◆ **What to do**:
Once the images are set aside, output the listing exactly as it stands.

•••

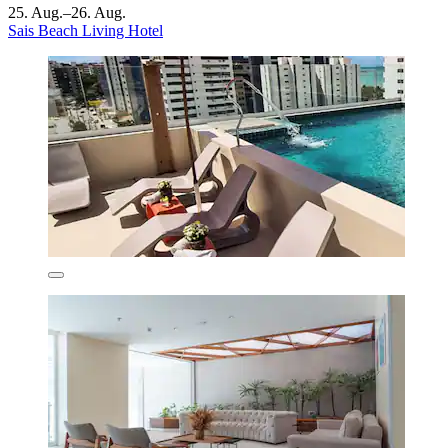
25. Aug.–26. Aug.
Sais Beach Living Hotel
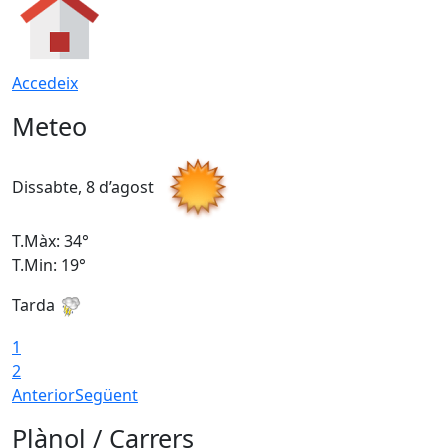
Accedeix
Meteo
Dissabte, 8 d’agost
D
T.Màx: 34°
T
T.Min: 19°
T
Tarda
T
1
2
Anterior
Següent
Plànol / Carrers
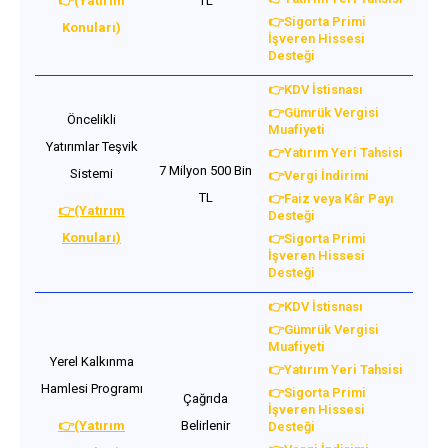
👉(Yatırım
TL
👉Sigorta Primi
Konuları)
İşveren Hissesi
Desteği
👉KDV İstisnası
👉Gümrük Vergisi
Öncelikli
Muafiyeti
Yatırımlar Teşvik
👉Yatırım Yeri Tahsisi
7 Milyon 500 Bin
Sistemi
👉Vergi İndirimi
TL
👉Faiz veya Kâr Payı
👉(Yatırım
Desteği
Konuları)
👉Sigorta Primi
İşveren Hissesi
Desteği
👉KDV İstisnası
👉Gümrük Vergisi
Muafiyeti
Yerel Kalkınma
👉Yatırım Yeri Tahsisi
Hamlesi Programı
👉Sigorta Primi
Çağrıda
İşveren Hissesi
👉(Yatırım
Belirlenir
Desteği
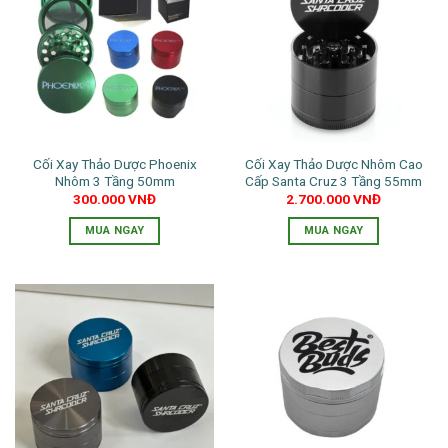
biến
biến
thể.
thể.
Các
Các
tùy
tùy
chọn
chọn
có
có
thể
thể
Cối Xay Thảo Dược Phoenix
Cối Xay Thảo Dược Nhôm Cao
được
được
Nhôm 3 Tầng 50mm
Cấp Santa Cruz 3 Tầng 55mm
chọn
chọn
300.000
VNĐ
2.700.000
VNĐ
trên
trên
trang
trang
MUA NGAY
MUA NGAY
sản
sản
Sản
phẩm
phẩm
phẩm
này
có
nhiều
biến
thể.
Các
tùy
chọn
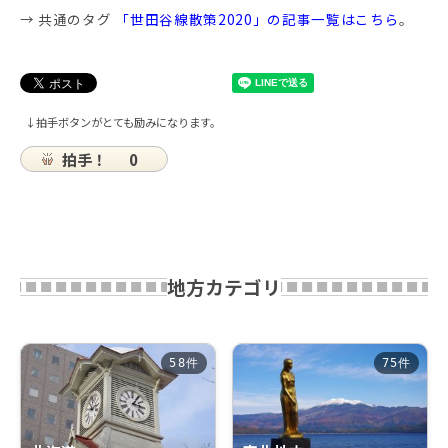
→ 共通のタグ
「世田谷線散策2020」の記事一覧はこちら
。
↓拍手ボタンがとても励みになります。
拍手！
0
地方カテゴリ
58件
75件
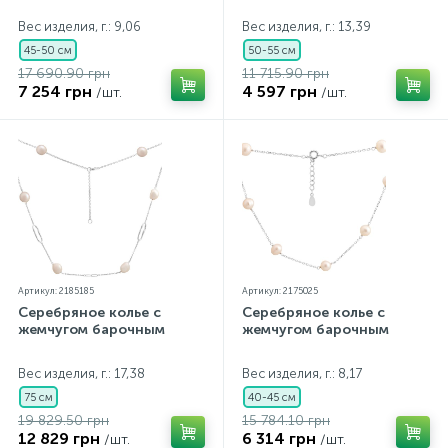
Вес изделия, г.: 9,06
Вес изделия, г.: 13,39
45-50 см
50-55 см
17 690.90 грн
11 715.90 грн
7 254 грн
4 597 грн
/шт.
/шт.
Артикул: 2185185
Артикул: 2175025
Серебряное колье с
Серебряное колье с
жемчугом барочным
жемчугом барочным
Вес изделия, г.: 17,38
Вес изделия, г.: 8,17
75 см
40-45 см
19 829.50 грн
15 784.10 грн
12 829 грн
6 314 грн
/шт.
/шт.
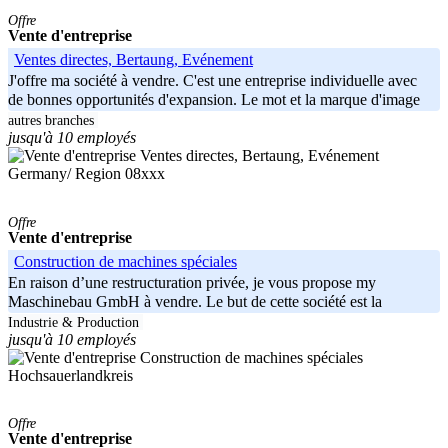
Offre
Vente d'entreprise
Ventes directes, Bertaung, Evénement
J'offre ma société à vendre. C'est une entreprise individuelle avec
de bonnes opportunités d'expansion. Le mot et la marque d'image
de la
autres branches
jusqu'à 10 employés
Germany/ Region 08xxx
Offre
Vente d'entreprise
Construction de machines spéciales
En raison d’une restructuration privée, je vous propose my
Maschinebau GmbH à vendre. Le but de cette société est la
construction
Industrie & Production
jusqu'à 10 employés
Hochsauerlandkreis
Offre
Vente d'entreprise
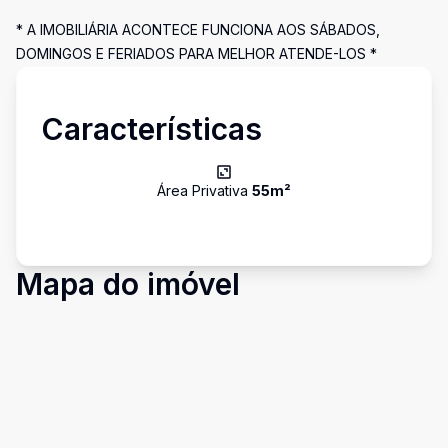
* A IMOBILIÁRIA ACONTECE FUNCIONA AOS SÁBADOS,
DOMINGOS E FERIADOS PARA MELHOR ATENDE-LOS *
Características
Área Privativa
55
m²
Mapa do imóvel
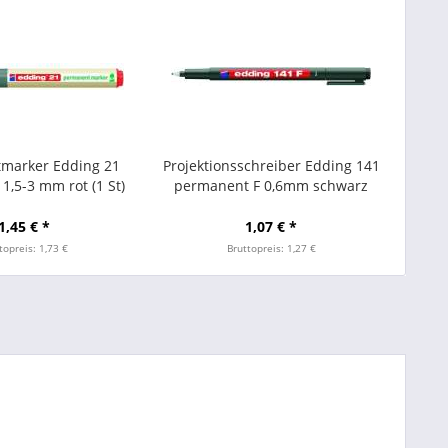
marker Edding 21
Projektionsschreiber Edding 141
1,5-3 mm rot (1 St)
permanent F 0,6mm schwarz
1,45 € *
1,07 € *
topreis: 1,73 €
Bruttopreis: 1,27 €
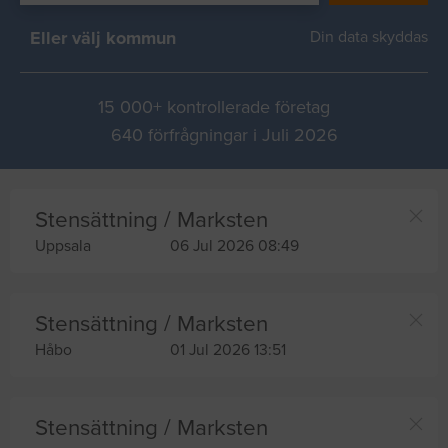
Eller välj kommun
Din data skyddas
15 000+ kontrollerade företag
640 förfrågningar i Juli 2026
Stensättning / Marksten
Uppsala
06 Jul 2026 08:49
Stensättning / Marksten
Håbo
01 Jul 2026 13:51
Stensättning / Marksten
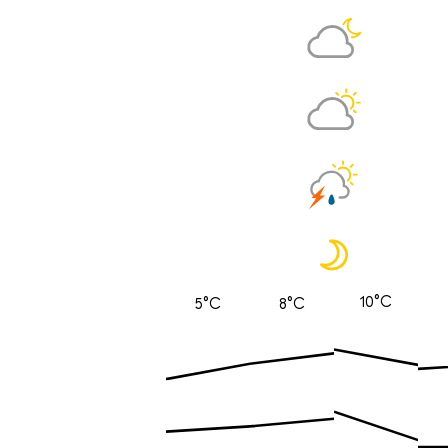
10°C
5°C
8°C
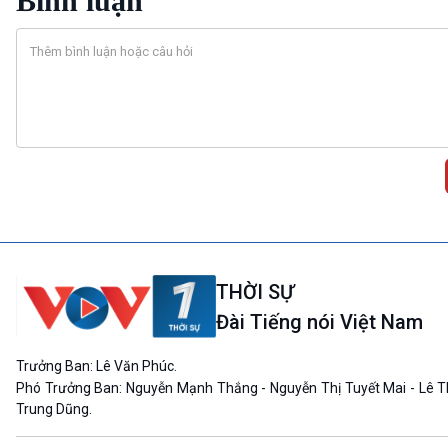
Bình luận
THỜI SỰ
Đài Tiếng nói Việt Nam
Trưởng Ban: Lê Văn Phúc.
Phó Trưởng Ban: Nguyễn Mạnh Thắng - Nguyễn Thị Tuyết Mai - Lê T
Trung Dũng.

•••

◆ **Written answer**:
25. Aug.–26. Aug.
Sais Beach Living Hotel
Accedeix
Meteo
Dissabte, 8 d’agost
D
T.Màx: 34°
T
T.Min: 19°
T
Tarda
T
1
2
Anterior
Següent
Plànol / Carrers
👉(Yatırım
TL
👉Sigorta Primi
Konuları)
İşveren Hissesi
Desteği
👉KDV İstisnası
👉Gümrük Vergisi
Öncelikli
Muafiyeti
Yatırımlar Teşvik
👉Yatırım Yeri Tahsisi
7 Milyon 500 Bin
Sistemi
👉Vergi İndirimi
TL
👉Faiz veya Kâr Payı
👉(Yatırım
Desteği
Konuları)
👉Sigorta Primi
İşveren Hissesi
Desteği
👉KDV İstisnası
👉Gümrük Vergisi
Muafiyeti
Yerel Kalkınma
👉Yatırım Yeri Tahsisi
Hamlesi Programı
👉Sigorta Primi
Çağrıda
İşveren Hissesi
👉(Yatırım
Belirlenir
Desteği
biến
biến
thể.
thể.
Các
Các
tùy
tùy
chọn
chọn
có
có
thể
thể
Cối Xay Thảo Dược Phoenix
Cối Xay Thảo Dược Nhôm Cao
được
được
Nhôm 3 Tầng 50mm
Cấp Santa Cruz 3 Tầng 55mm
chọn
chọn
300.000
VNĐ
2.700.000
VNĐ
trên
trên
trang
trang
MUA NGAY
MUA NGAY
sản
sản
Sản
phẩm
phẩm
phẩm
này
có
nhiều
biến
thể.
Các
tùy
chọn
→ 共通のタグ
「世田谷線散策2020」の記事一覧はこちら
。
↓拍手ボタンがとても励みになります。
拍手！
0
地方カテゴリ
58件
75件
Вес изделия, г.: 9,06
Вес изделия, г.: 13,39
45-50 см
50-55 см
17 690.90 грн
11 715.90 грн
7 254 грн
4 597 грн
/шт.
/шт.
Артикул: 2185185
Артикул: 2175025
Серебряное колье с
Серебряное колье с
жемчугом барочным
жемчугом барочным
Вес изделия, г.: 17,38
Вес изделия, г.: 8,17
75 см
40-45 см
19 829.50 грн
15 784.10 грн
12 829 грн
6 314 грн
/шт.
/шт.
Offre
Vente d'entreprise
Ventes directes, Bertaung, Evénement
J'offre ma société à vendre. C'est une entreprise individuelle avec
de bonnes opportunités d'expansion. Le mot et la marque d'image
de la
autres branches
jusqu'à 10 employés
Germany/ Region 08xxx
Offre
Vente d'entreprise
Construction de machines spéciales
En raison d’une restructuration privée, je vous propose my
Maschinebau GmbH à vendre. Le but de cette société est la
construction
Industrie & Production
jusqu'à 10 employés
Hochsauerlandkreis
Offre
Vente d'entreprise
* A IMOBILIÁRIA ACONTECE FUNCIONA AOS SÁBADOS,
DOMINGOS E FERIADOS PARA MELHOR ATENDE-LOS *
Características
Área Privativa
55
m²
Mapa do imóvel
marker Edding 21
Projektionsschreiber Edding 141
1,5-3 mm rot (1 St)
permanent F 0,6mm schwarz
1,45 € *
1,07 € *
topreis: 1,73 €
Bruttopreis: 1,27 €
Eller välj kommun
Din data skyddas
15 000+ kontrollerade företag
640 förfrågningar i Juli 2026
Stensättning / Marksten
Uppsala
06 Jul 2026 08:49
Stensättning / Marksten
Håbo
01 Jul 2026 13:51
Stensättning / Marksten
10°C
5°C
8°C
Bình luận
THỜI SỰ
Đài Tiếng nói Việt Nam
Trưởng Ban: Lê Văn Phúc.
Phó Trưởng Ban: Nguyễn Mạnh Thắng - Nguyễn Thị Tuyết Mai - Lê T
Trung Dũng.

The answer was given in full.